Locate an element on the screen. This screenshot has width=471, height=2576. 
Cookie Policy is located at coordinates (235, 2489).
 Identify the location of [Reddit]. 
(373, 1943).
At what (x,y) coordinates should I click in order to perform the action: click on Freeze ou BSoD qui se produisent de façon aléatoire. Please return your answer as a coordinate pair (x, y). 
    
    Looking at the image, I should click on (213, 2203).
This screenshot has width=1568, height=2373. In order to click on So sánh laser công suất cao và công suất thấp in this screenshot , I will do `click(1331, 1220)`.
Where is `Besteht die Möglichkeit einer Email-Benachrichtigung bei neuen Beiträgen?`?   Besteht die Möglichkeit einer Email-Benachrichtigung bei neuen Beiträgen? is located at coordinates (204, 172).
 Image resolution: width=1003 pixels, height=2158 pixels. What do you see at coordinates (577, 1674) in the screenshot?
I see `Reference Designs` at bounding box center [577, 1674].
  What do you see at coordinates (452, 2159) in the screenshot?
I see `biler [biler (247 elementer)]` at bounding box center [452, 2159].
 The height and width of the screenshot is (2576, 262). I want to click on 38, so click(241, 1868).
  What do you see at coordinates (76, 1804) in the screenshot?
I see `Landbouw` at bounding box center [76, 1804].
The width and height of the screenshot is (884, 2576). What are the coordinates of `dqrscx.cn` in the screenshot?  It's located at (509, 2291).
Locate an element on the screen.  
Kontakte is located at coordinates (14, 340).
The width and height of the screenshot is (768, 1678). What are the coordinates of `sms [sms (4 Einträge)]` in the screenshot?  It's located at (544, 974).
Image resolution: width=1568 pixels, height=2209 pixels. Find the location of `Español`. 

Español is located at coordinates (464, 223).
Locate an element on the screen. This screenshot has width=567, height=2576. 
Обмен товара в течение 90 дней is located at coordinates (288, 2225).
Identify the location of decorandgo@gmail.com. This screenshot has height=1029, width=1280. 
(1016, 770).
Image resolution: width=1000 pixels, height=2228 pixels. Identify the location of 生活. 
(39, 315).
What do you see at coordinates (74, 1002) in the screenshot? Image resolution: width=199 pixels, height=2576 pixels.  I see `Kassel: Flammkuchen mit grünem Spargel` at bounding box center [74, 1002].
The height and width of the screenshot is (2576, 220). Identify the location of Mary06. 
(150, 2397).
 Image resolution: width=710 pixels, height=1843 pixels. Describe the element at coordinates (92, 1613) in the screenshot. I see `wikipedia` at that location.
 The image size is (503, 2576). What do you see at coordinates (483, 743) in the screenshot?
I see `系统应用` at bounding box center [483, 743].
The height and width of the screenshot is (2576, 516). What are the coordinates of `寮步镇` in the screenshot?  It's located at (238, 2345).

§

- _TASK DETAILS_
Repeat the listing in its entirety, keeping each line as it is.

- _SOLUTION_
Locate an element on the screen. This screenshot has width=471, height=2576. 
Cookie Policy is located at coordinates (235, 2489).
 Identify the location of [Reddit]. 
(373, 1943).
At what (x,y) coordinates should I click in order to perform the action: click on Freeze ou BSoD qui se produisent de façon aléatoire. Please return your answer as a coordinate pair (x, y). 
    
    Looking at the image, I should click on (213, 2203).
This screenshot has width=1568, height=2373. In order to click on So sánh laser công suất cao và công suất thấp in this screenshot , I will do `click(1331, 1220)`.
Where is `Besteht die Möglichkeit einer Email-Benachrichtigung bei neuen Beiträgen?`?   Besteht die Möglichkeit einer Email-Benachrichtigung bei neuen Beiträgen? is located at coordinates (204, 172).
 Image resolution: width=1003 pixels, height=2158 pixels. What do you see at coordinates (577, 1674) in the screenshot?
I see `Reference Designs` at bounding box center [577, 1674].
  What do you see at coordinates (452, 2159) in the screenshot?
I see `biler [biler (247 elementer)]` at bounding box center [452, 2159].
 The height and width of the screenshot is (2576, 262). I want to click on 38, so click(241, 1868).
  What do you see at coordinates (76, 1804) in the screenshot?
I see `Landbouw` at bounding box center [76, 1804].
The width and height of the screenshot is (884, 2576). What are the coordinates of `dqrscx.cn` in the screenshot?  It's located at (509, 2291).
Locate an element on the screen.  
Kontakte is located at coordinates (14, 340).
The width and height of the screenshot is (768, 1678). What are the coordinates of `sms [sms (4 Einträge)]` in the screenshot?  It's located at (544, 974).
Image resolution: width=1568 pixels, height=2209 pixels. Find the location of `Español`. 

Español is located at coordinates (464, 223).
Locate an element on the screen. This screenshot has width=567, height=2576. 
Обмен товара в течение 90 дней is located at coordinates (288, 2225).
Identify the location of decorandgo@gmail.com. This screenshot has height=1029, width=1280. 
(1016, 770).
Image resolution: width=1000 pixels, height=2228 pixels. Identify the location of 生活. 
(39, 315).
What do you see at coordinates (74, 1002) in the screenshot? Image resolution: width=199 pixels, height=2576 pixels.  I see `Kassel: Flammkuchen mit grünem Spargel` at bounding box center [74, 1002].
The height and width of the screenshot is (2576, 220). Identify the location of Mary06. 
(150, 2397).
 Image resolution: width=710 pixels, height=1843 pixels. Describe the element at coordinates (92, 1613) in the screenshot. I see `wikipedia` at that location.
 The image size is (503, 2576). What do you see at coordinates (483, 743) in the screenshot?
I see `系统应用` at bounding box center [483, 743].
The height and width of the screenshot is (2576, 516). What are the coordinates of `寮步镇` in the screenshot?  It's located at (238, 2345).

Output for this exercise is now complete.